[Saved data entries]
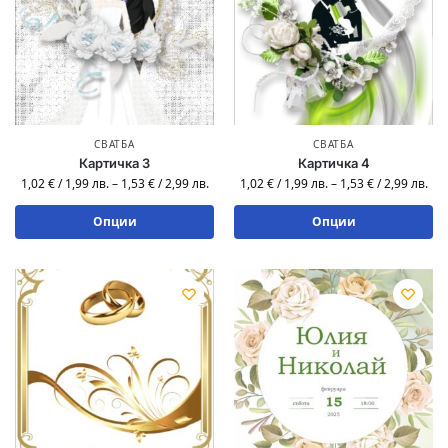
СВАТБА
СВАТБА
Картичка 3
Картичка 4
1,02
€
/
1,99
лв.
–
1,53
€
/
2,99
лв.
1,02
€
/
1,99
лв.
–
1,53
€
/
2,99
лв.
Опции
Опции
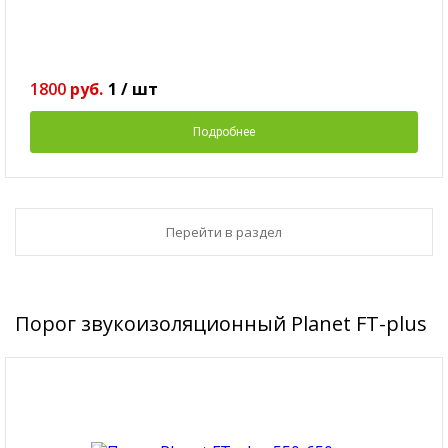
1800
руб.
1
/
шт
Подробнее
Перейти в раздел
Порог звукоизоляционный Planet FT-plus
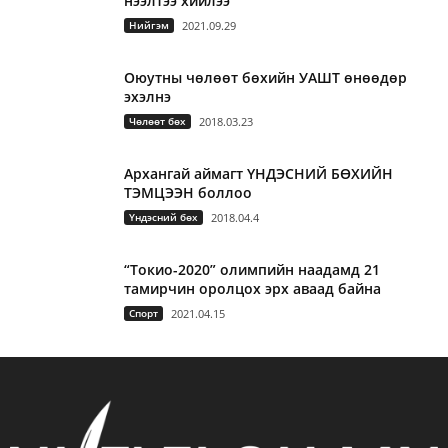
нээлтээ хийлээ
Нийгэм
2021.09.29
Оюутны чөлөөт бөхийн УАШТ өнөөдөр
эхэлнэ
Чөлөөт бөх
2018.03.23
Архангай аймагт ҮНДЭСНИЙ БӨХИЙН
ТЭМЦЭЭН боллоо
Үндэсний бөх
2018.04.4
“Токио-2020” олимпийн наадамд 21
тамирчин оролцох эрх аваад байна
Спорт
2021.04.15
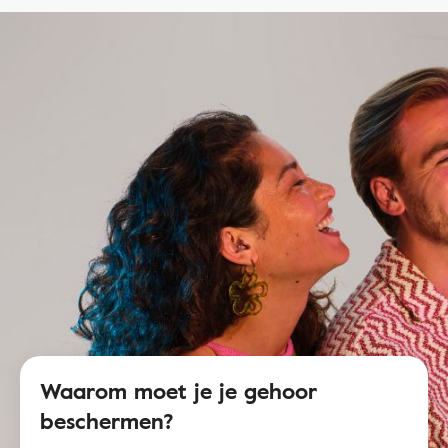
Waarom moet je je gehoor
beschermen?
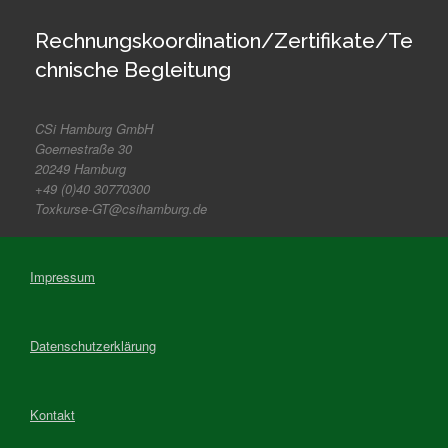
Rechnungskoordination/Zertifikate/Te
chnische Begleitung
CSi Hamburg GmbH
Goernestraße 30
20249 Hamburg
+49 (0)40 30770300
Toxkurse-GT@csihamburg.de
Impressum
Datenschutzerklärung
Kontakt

_BRIEF_. Retype all entries exactly; omit pictures.

_ANSWER BOX_.
СВАТБА
СВАТБА
Картичка 3
Картичка 4
1,02
€
/
1,99
лв.
–
1,53
€
/
2,99
лв.
1,02
€
/
1,99
лв.
–
1,53
€
/
2,99
лв.
Опции
Опции
1800
руб.
1
/
шт
Подробнее
Перейти в раздел
Порог звукоизоляционный Planet FT-plus
нээлтээ хийлээ
Нийгэм
2021.09.29
Оюутны чөлөөт бөхийн УАШТ өнөөдөр
эхэлнэ
Чөлөөт бөх
2018.03.23
Архангай аймагт ҮНДЭСНИЙ БӨХИЙН
ТЭМЦЭЭН боллоо
Үндэсний бөх
2018.04.4
“Токио-2020” олимпийн наадамд 21
тамирчин оролцох эрх аваад байна
Спорт
2021.04.15
Waarom moet je je gehoor
beschermen?
Rechnungskoordination/Zertifikate/Te
chnische Begleitung
CSi Hamburg GmbH
Goernestraße 30
20249 Hamburg
+49 (0)40 30770300
Toxkurse-GT@csihamburg.de
Impressum
Datenschutzerklärung
Kontakt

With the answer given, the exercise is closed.